April 23, 2024

Sexual abuse by WHO staff in DRC Ebola epidemic shattered community trust

Fighting Ebola in the DRC / Médecins Sans Frontières 

Trust is emerging as an ethical pillar for medicine. Not that it was overlooked in the past, but it has been shaken so often in recent times. Lack of trust is one of the main reasons for vaccine hesitancy in the Covid-19 pandemic.

Today an editorial in The Lancet laments well-founded allegations of sexual abuse by staff of the World Health Organization working in the Democratic Republic of the Congo an Ebola epidemic between August 2018 and June 2020. “The trust people place in WHO to do the right thing is being squandered, and without trust WHO cannot fulfil its mission.”

An independent report on the abuse was published on September 28. It described dozens of “appalling allegations”, especially of sex for jobs. “These allegations raise serious questions about the integrity, trust, and governance of WHO. How it responds to these findings will surely impact the organisation’s future,” says The Lancet.

(Just as well that the WHO did not receive the Nobel Peace Prize this week – it was rumoured to be one of the leading contenders.)
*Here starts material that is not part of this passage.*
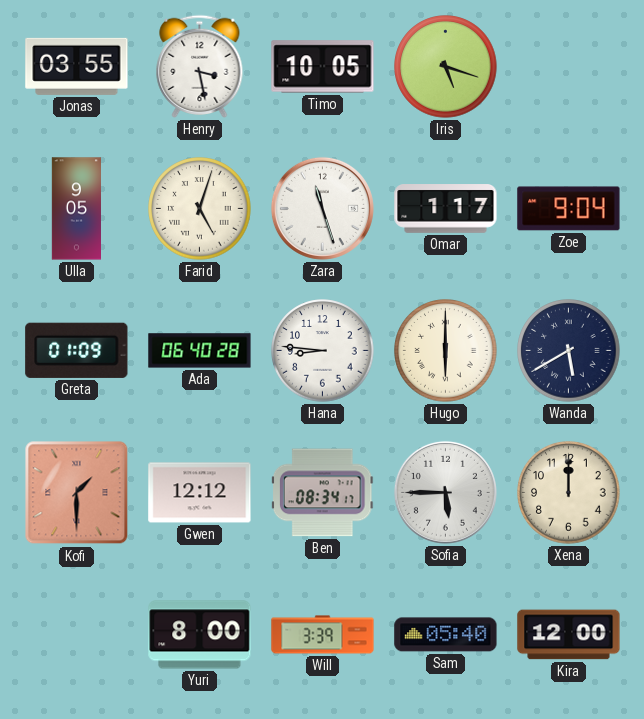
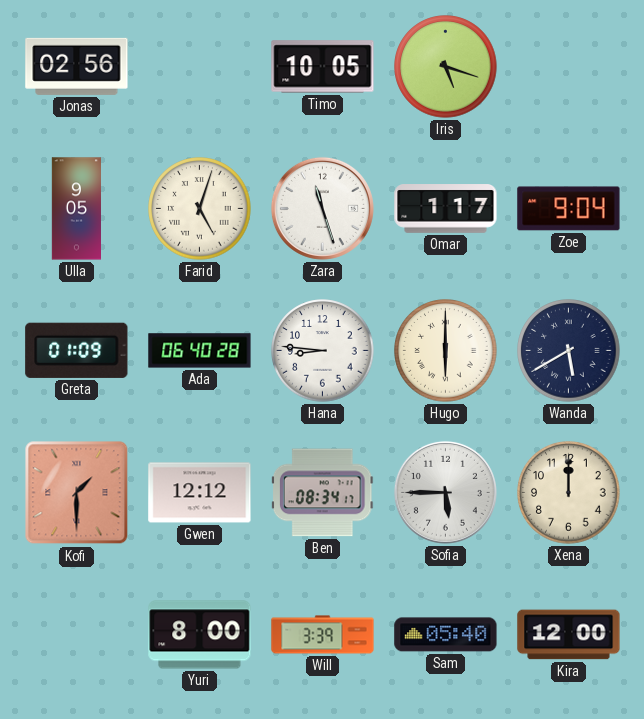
Jonas: 03:55 -> 02:56
Henry: 3:28 -> none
The Lancet’s editorial said that this directly impacted health care:

A key lesson of the tenth Ebola epidemic in DRC was that, no matter what technical resources are available, a response cannot succeed without the trust of the community. Vaccinations were refused and treatment centres attacked. 450 acts of violence or threats against health workers occurred. 25 health workers were murdered and a further 27 were kidnapped. Abuses like those documented in the report will destroy community trust. By being the vehicle for sexual abuse and exploitation, in a situation in which mistrust is already rife following centuries of colonial exploitation, WHO places its employees, its mission, and its mandate at risk.

The Lancet suggested that there would be less abuse if women played a more active and prominent role in WHO.